Capítulo veinte

—¿Qué carajo hacemos ahora? —preguntó Lorne.

Tony se paró junto a ella, ambos mirando por la ventana como una figura delgada bajaba del coche y se dirigía hacia la entrada del castillo.

—Ahora esperamos.

—¿Exactamente qué?

Él suspiró con fuerza, la miró y le puso el dedo sobre los labios. Escucharon como la puerta principal se cerró de un golpe. Tony señaló el escritorio y le ordenó a Lorne que se escondiera debajo. Él logró meterse junto a ella.

—¿Y ahora qué? —preguntó ella, cuando su espalda comenzaba a dolerle.

—Y a veces me pregunto por qué prefiero trabajar solo...— murmuró él. De pronto escucharon ruidos que provenían de la cocina. Lorne decidió pasar por alto el sarcasmo.

Veinte minutos después, ninguno de los dos soportaba el calambre en las piernas. Escucharon unos pasos fuertes que venían por las escaleras. Lorne oía atenta, su corazón latía cada vez más fuerte. Un golpe indicó que alguien había cerrado una puerta bastante lejana a ellos, pero ninguno de los dos se atrevió a moverse.

Tony habló primero.

—Esperemos media hora y después nos movemos, ¿está bien?

—Mis piernas no van a soportar tanto tiempo —se quejó ella con los ojos llenos de lágrimas de la frustración.
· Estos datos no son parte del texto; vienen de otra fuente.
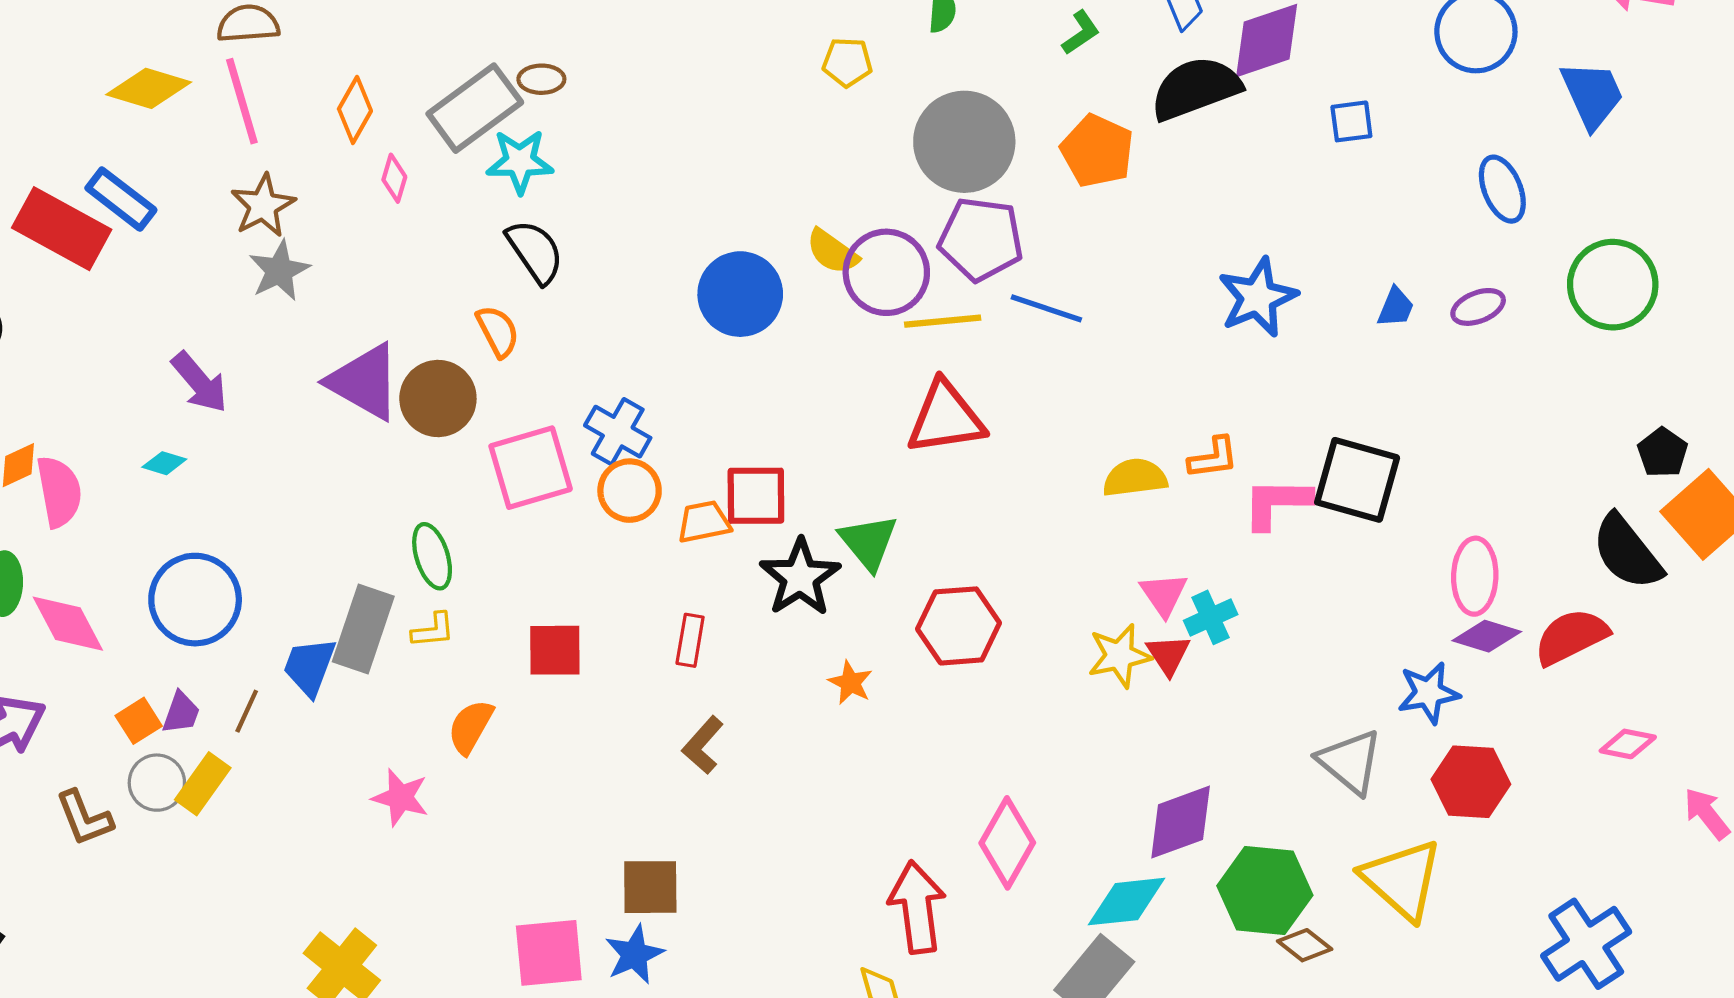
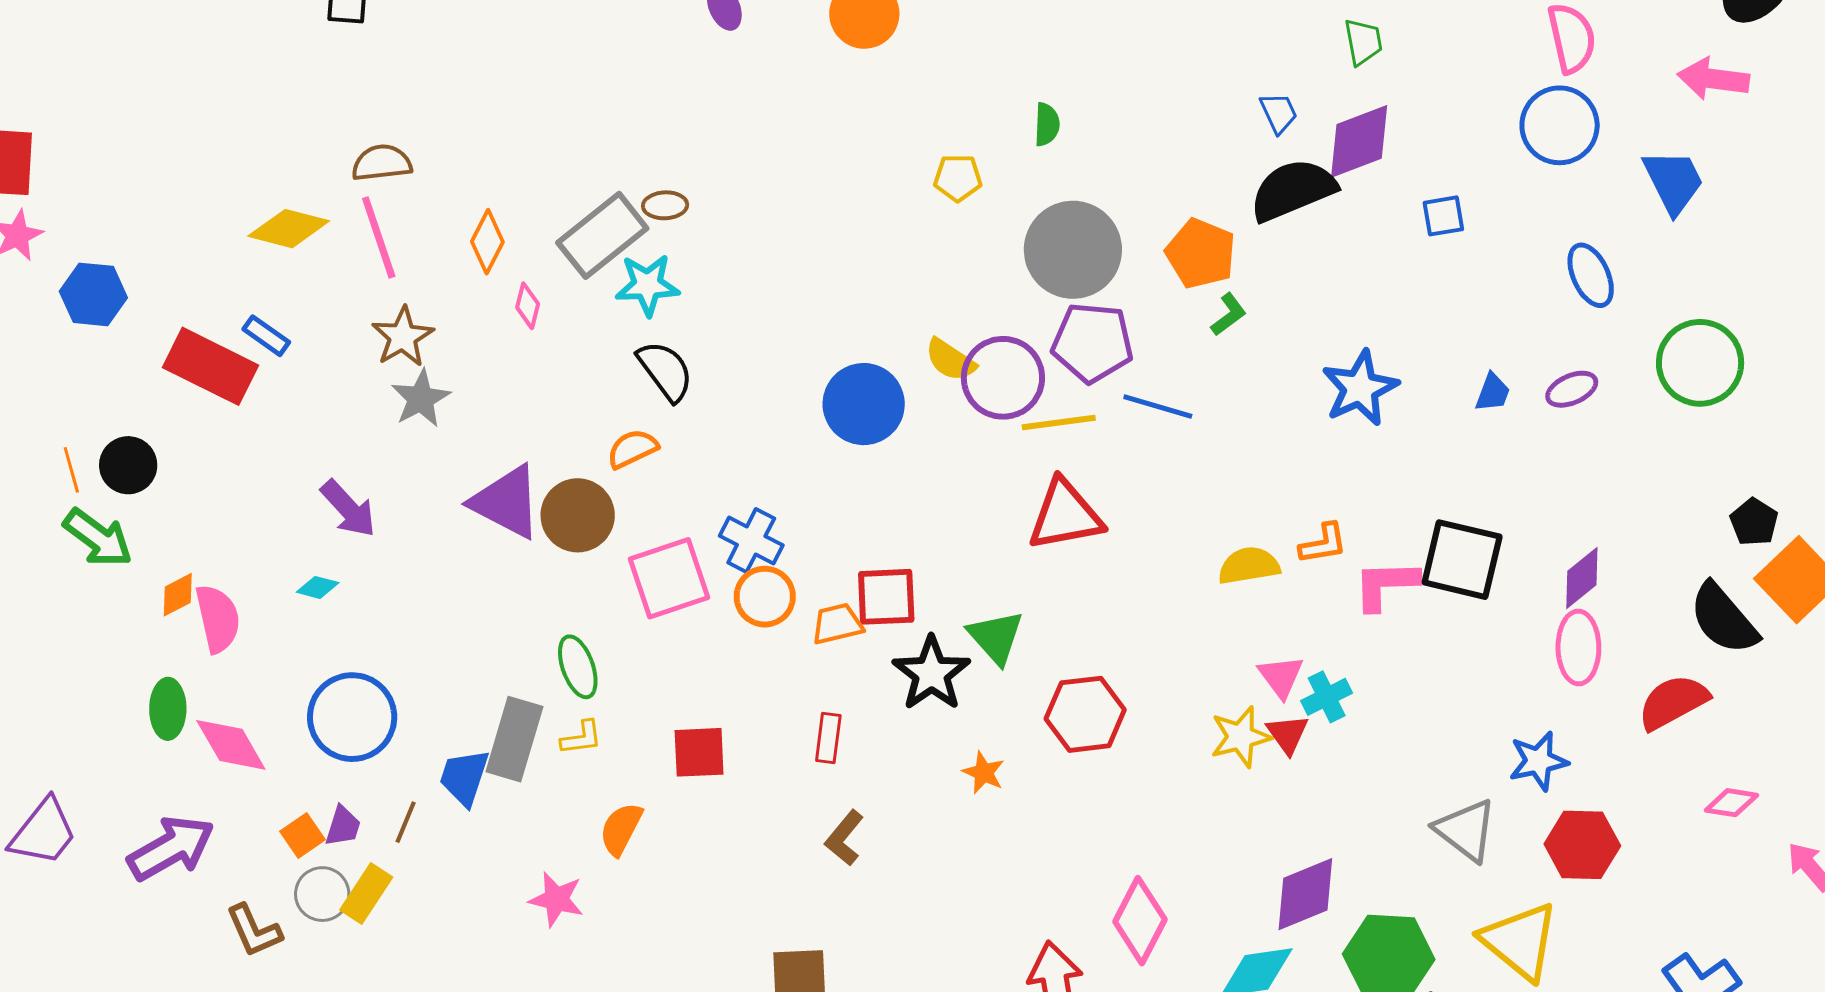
green L-shape: (1081, 33) -> (1229, 314), moved
blue rectangle: (121, 199) -> (266, 336), size x0.7
orange semicircle: (498, 331) -> (632, 449), turned -86
purple diamond: (1487, 636) -> (1582, 578), moved, turned -54

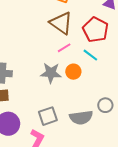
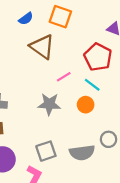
brown triangle: (61, 23) -> (42, 47), moved
orange circle: (73, 72) -> (86, 105), moved

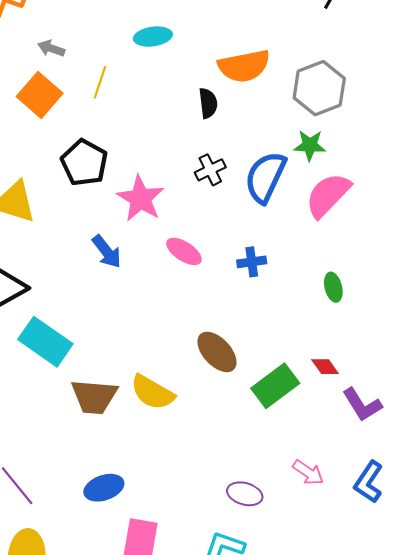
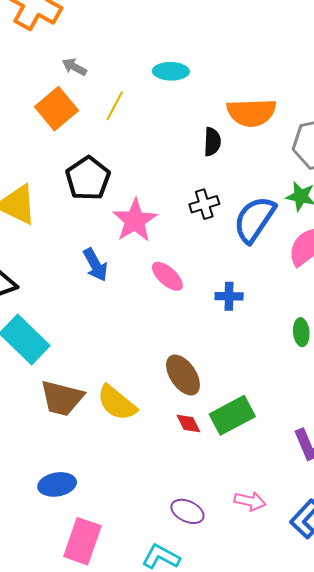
red diamond: (325, 367) -> (188, 423), moved
pink arrow: (308, 473) -> (250, 501), turned -32

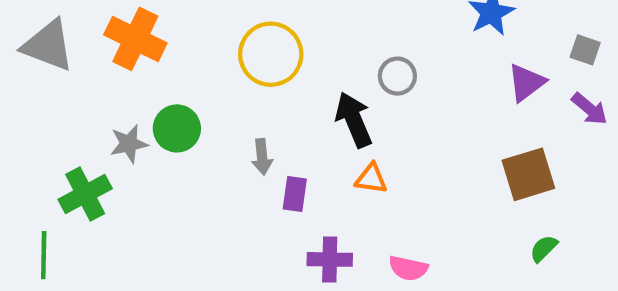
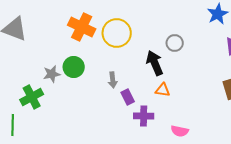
orange cross: (135, 39) -> (82, 27), moved
purple rectangle: (295, 194) -> (128, 97), turned -35
purple cross: (330, 259) -> (144, 116), moved

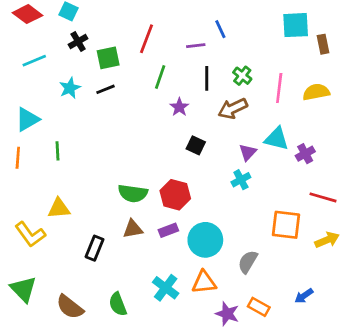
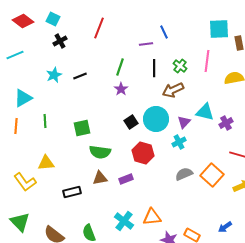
red line: (146, 39) -> (99, 28), moved
green square: (108, 58) -> (82, 128), moved
cyan line: (34, 61) -> (15, 55), moved
pink line: (279, 88) -> (207, 61), moved
purple star: (179, 107) -> (121, 89), moved
black square: (196, 145) -> (131, 122), moved, turned 32
red hexagon: (175, 195) -> (143, 153), moved
orange square: (286, 225) -> (212, 175), turned 35
cyan circle: (205, 240) -> (156, 119), moved
black rectangle: (94, 248) -> (72, 192), turned 54
gray semicircle: (248, 262) -> (184, 174), moved, turned 36

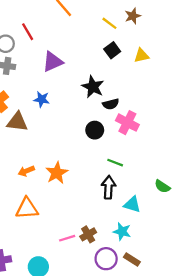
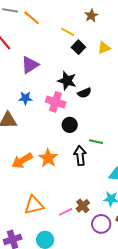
yellow line: (109, 23) -> (68, 32), moved
pink cross: (127, 123) -> (56, 102), moved
black circle: (95, 130) -> (70, 125), moved
orange arrow: (26, 171) -> (22, 161), size x1.5
black arrow: (108, 187) -> (80, 156), moved
orange triangle: (27, 208) -> (34, 205), moved

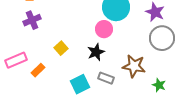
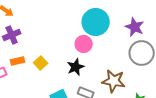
orange rectangle: (38, 70) -> (18, 61), moved, turned 32

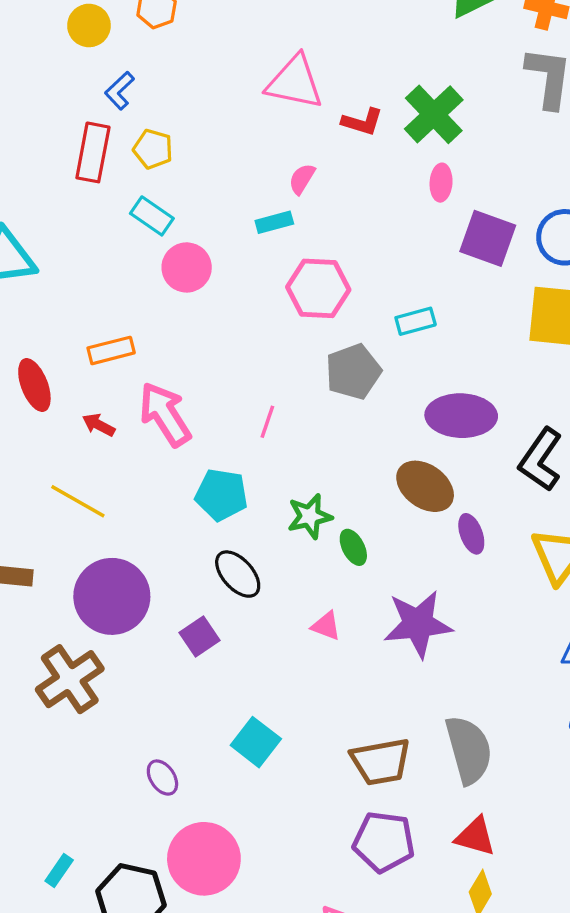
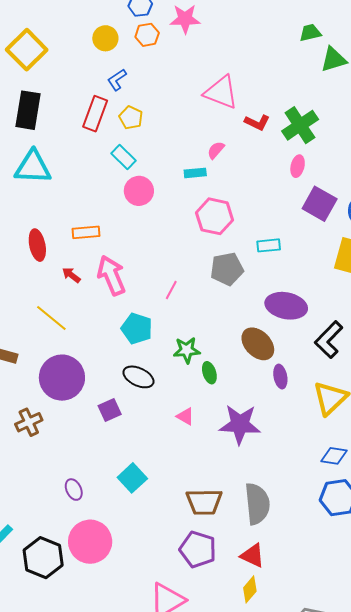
black ellipse: (238, 574) -> (138, 377), turned -32
brown cross: (70, 679) -> (29, 422), size x0.7

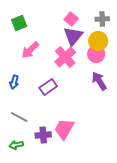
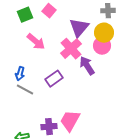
pink square: (71, 19) -> (49, 11), moved
pink arrow: (30, 50) -> (36, 42), turned -96
purple arrow: (99, 81) -> (87, 66), moved
gray line: (19, 117) -> (25, 90), moved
—Está bien, diez minutos entonces y saldremos de aquí, pero nos quedaremos otros veinte en la habitación para estar seguros. Así tus piernas tendrán tiempo de recuperarse.

Ella asintió e intentó relajar los músculos.

—¿Ves? No soy un maldito todo el tiempo. Suelo tomarme un descanso de vez en cuando— él sonrió y luego la sorprendió frotando su mano enérgicamente por su pierna para ayudar con la circulación.

Treinta minutos después, Tony asomó la cabeza por el pasillo. Tomó a Lorne de la mano, apoyaron sus espaldas sobre la pared y se fueron deslizando de a poco.

Se hizo eterno alcanzar el último escalón. Finalmente, cruzaron la casa. Al llegar al coche, a Lorne se le escapó una lágrima de alivio.

Tony negó con la cabeza.

—No otra vez, mujer.

—¿Qué? —gritó ella con una voz aguda, sin importarle si la escuchaban en el castillo.

—Por Dios, la cantidad de lágrimas que derramaste últimamente, me sorprende que no estés constantemente deshidratada.

Ella creía que él estaba bromeando, pero de todas maneras se sintió mal. Ella lo miró con enojó y levantó el dedo del medio con furia, antes de secarse las lágrimas.

Para sorpresa del portero, ambos ingresaron al hotel cerca de las cuatro de la mañana. Ingresaron al elevador sintiéndose un poco avergonzados.

—Espero que el portero sea discreto con esto —dijo él.

Lorne estaba agotada. Sus músculos estaban tensos de los nervios que había pasado. Lo único que quería hacer era acurrucarse en su cama cálida y dormir. El elevador emitió un suave sonido al alcanzar el destino, y las puertas se abrieron, revelando al capitán Amore, de brazos cruzados sobre su pecho, cara de piedra y moviendo el pie nervioso.

—¿Dónde diablos estuvieron ustedes dos?